## [Your assignment]
Give each line of the records again exactly and omit every picture.

========================================================================

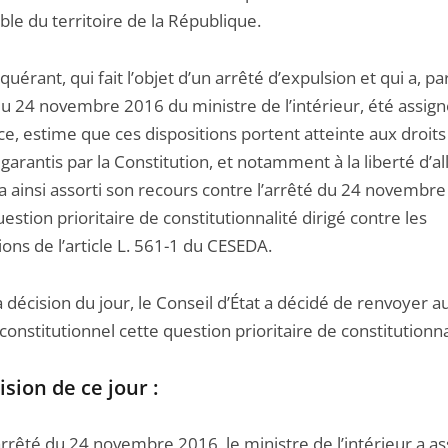
le du territoire de la République.
uérant, qui fait l’objet d’un arrêté d’expulsion et qui a, pa
du 24 novembre 2016 du ministre de l’intérieur, été assign
e, estime que ces dispositions portent atteinte aux droits
 garantis par la Constitution, et notamment à la liberté d’al
l a ainsi assorti son recours contre l’arrêté du 24 novembr
estion prioritaire de constitutionnalité dirigé contre les
ions de l’article L. 561-1 du CESEDA.
 décision du jour, le Conseil d’État a décidé de renvoyer a
constitutionnel cette question prioritaire de constitutionna
ision de ce jour :
rrêté du 24 novembre 2016, le ministre de l’intérieur a as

========================================================================

## [Result]
le du territoire de la République.
uérant, qui fait l’objet d’un arrêté d’expulsion et qui a, pa
du 24 novembre 2016 du ministre de l’intérieur, été assign
e, estime que ces dispositions portent atteinte aux droits
 garantis par la Constitution, et notamment à la liberté d’al
l a ainsi assorti son recours contre l’arrêté du 24 novembr
estion prioritaire de constitutionnalité dirigé contre les
ions de l’article L. 561-1 du CESEDA.
 décision du jour, le Conseil d’État a décidé de renvoyer a
constitutionnel cette question prioritaire de constitutionna
ision de ce jour :
rrêté du 24 novembre 2016, le ministre de l’intérieur a as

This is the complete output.